‘Plus ça change, plus c’est la même chose.’ So say the French – more elegantly than our ‘The more it changes, the more it’s the same thing.’
A fountain is the obvious subject. The water is ever-changing but the picture remains constant. A cosmetic transformation may take place but the continuing identity trumps the transformation.
Conversion is part of most religious terminology. The Greek word behind the English translation is ‘turn’. Just as a growing plant turns to face the sun, so a believer turns to face the Gospel. Akin to repentance, conversion is a revision of an individual’s outlook. The Old Testament equivalent is ‘come back’. No work of grace is suggested; that is left to the word ‘ ‘regenerate’ or the phrase about being ‘born again’.
Christians do not have a monopoly of the word ‘conversion’. It may simply be used ot a shift in opinion. It is possible, I suppose, for a Man United fan to switch his or her support to City.
There are othe, deeper aspects. Peter the apostle is recognisably the Peter who responded to Jesus’ call. His mother would have recognised the continuity. So would his fishermen friends. Conversion does not change the reckless, responsive man into a diffident slowcoach. Nor does it change a timid risk-avoider into a ‘Leap before you look’ member of the team.
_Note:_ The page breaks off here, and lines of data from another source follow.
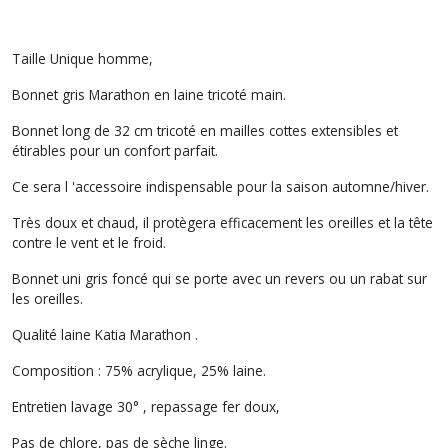
Taille Unique homme,
Bonnet gris Marathon en laine tricoté main.
Bonnet long de 32 cm tricoté en mailles cottes extensibles et
étirables pour un confort parfait.
Ce sera l 'accessoire indispensable pour la saison automne/hiver.
Très doux et chaud, il protègera efficacement les oreilles et la tête
contre le vent et le froid.
Bonnet uni gris foncé qui se porte avec un revers ou un rabat sur
les oreilles.
Qualité laine Katia Marathon .
Composition : 75% acrylique, 25% laine.
Entretien lavage 30° , repassage fer doux,
Pas de chlore, pas de sèche linge.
People make prophecies about newborn babies. And why not? Quite probably the infant will have something of his father about him. – and his mother too. It is good to grow up profiting from the religious example of parents. It is good as well to make the break. Kingsley Martin said that his father knew when to give ground to a son seeking independence. He could never quarrel with him. Sometimes we owe more than we think to our parents.